We observed that the set-up time for an alternative path achieved by Algorithm 1 was either equal to or slightly higher than the time required to install the path before a failure, that is, BF. This was due to the fact that in Algorithm 1, alternative paths had either equal or longer length than primary paths. In addition, the path set-up latencies were affected by the network topology size. Paths in large topologies took longer to be establish than those in small topologies. This was because the flow entry set-up latencies were higher in large networks than in small ones [44].

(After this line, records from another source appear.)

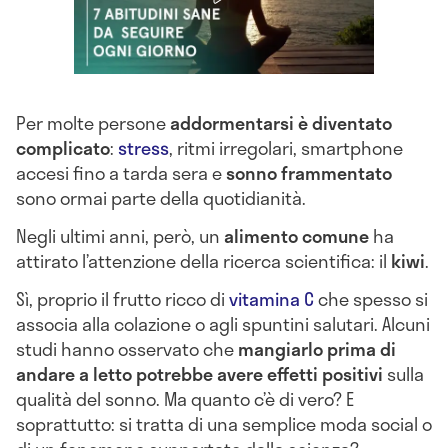
Per molte persone
addormentarsi è diventato
complicato
:
stress
, ritmi irregolari, smartphone
accesi fino a tarda sera e
sonno frammentato
sono ormai parte della quotidianità.
Negli ultimi anni, però, un
alimento comune
ha
attirato l’attenzione della ricerca scientifica: il
kiwi
.
Sì, proprio il frutto ricco di
vitamina C
che spesso si
associa alla colazione o agli spuntini salutari. Alcuni
studi hanno osservato che
mangiarlo prima di
andare a letto potrebbe avere effetti positivi
sulla
qualità del sonno. Ma quanto c’è di vero? E
soprattutto: si tratta di una semplice moda social o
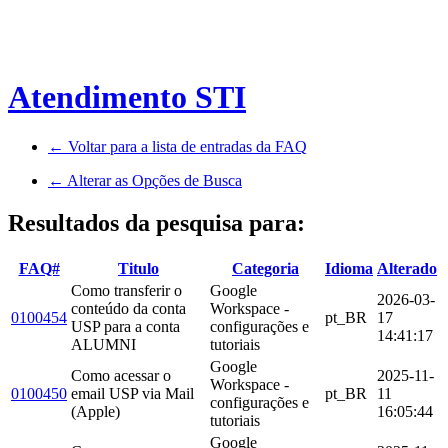
Atendimento STI
← Voltar para a lista de entradas da FAQ
← Alterar as Opções de Busca
Resultados da pesquisa para:
FAQ#
Titulo
Categoria
Idioma
Alterado
Como transferir o
Google
2026-03-
conteúdo da conta
Workspace -
0100454
pt_BR
17
USP para a conta
configurações e
14:41:17
ALUMNI
tutoriais
Google
Como acessar o
2025-11-
Workspace -
0100450
email USP via Mail
pt_BR
11
configurações e
(Apple)
16:05:44
tutoriais
Google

On the other hand, the performance of the proposed algorithms improved when the length of the paths increased. In terms of the set-up time, Table 5 presents the relative difference in the performance of Algorithms 2–4 in comparison to Algorithm 1. The relative difference is the percentage of increase or decrease in set-up time between the proposed approaches and Algorithm 1. The downwards arrow next to the percentage values of Table 5 indicates the decrease in set-up time while the upwards arrow indicates the increase. When the percentage path length was 20–30% the proposed algorithms mostly produced a slight increase in the time required to install alternative paths. In fact, the increase was less than 10% in most cases and 27% in the worst case. In contrast, the proposed approaches reduced the required time to install the alternative paths when the path length ranged from 40% to 100%. The reduction ratio was up to 70% for long paths and up to 40% for medium length ones. The reduction rate of Algorithms 2 and 3 was relatively better than that of Algorithm 4. This was due to the fact that in Algorithm 4, only half of the path’s flow entries needed to be replaced. Finally, this latency measurement demonstrated the ability of the proposed approaches to reduce alternative paths’ set-up times, particularly, for long and medium length paths.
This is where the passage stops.